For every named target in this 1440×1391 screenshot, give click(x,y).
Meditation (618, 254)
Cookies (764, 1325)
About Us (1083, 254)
---
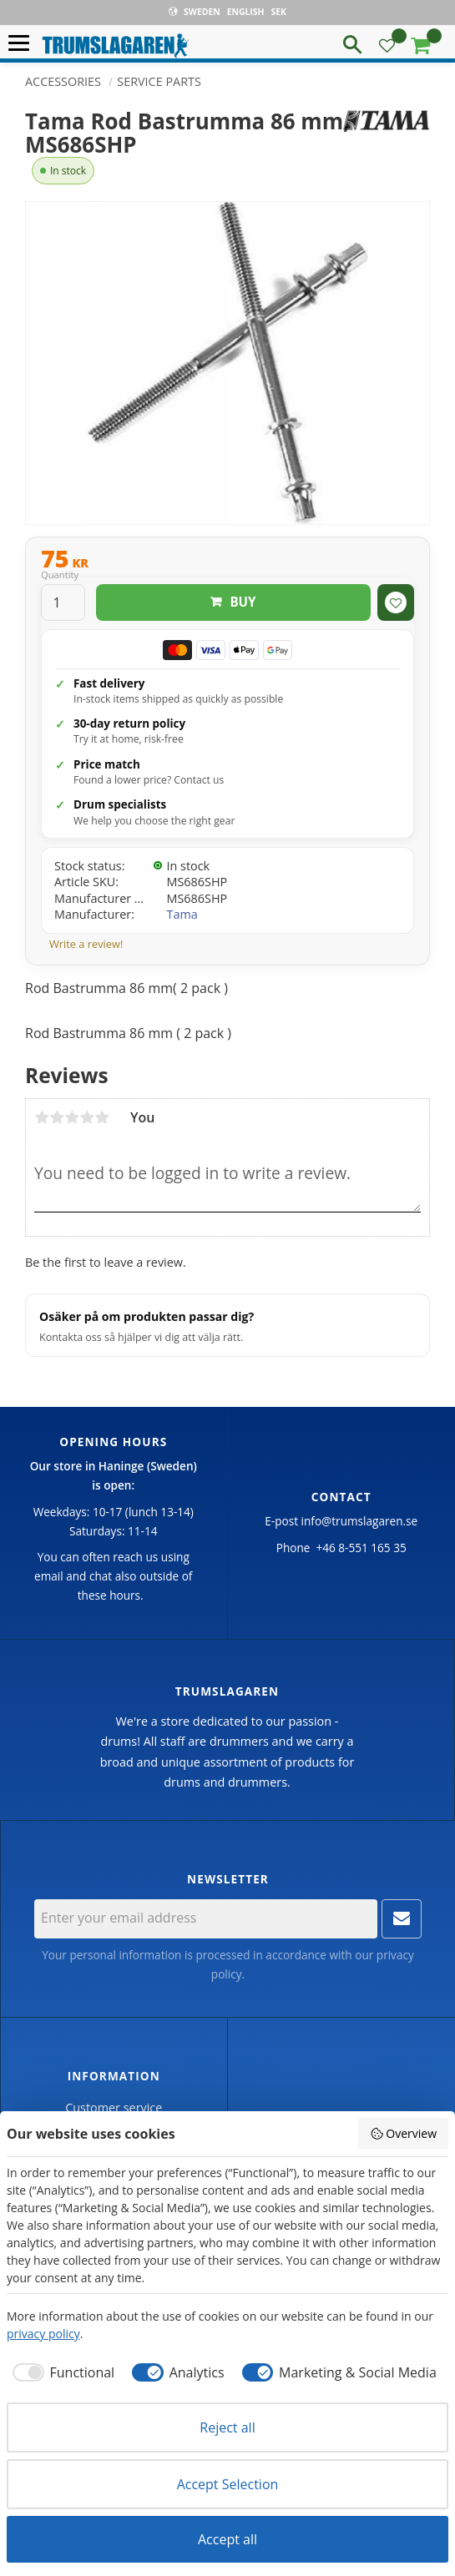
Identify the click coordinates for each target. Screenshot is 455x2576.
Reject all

- Exercise
Whenever the word "click" occurs in a line above, copy that line.

- Solved problem
For every named target in this 1440×1391 screenshot, give click(x,y).
Identify the click coordinates for each target. Screenshot is 455x2576.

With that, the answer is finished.